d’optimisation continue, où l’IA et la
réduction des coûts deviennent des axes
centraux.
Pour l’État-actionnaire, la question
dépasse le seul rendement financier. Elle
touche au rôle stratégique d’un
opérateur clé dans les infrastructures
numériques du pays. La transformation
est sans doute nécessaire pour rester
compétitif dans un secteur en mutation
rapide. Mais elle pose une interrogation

==

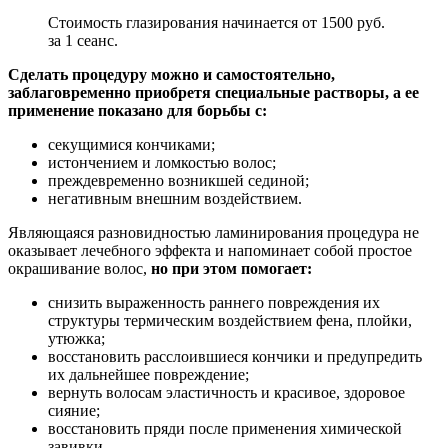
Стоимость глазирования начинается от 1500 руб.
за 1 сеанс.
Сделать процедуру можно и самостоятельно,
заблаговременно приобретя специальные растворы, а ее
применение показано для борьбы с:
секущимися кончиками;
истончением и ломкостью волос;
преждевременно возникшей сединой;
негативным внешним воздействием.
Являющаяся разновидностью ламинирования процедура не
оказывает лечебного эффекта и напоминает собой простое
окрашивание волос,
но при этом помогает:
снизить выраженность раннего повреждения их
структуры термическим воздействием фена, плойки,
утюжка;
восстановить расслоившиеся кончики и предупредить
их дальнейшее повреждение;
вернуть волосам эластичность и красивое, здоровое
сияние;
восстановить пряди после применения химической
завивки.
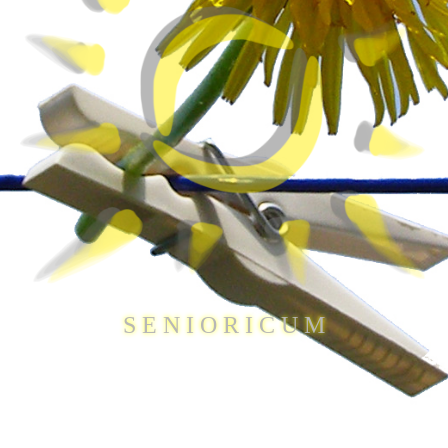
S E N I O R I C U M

# What to produce
Output only an exact transcription of the lines above from the one with "compétitif dans un secteur en mutation" up to and including the one with "rapide. Mais elle pose une interrogation".

# Written solution
compétitif dans un secteur en mutation
rapide. Mais elle pose une interrogation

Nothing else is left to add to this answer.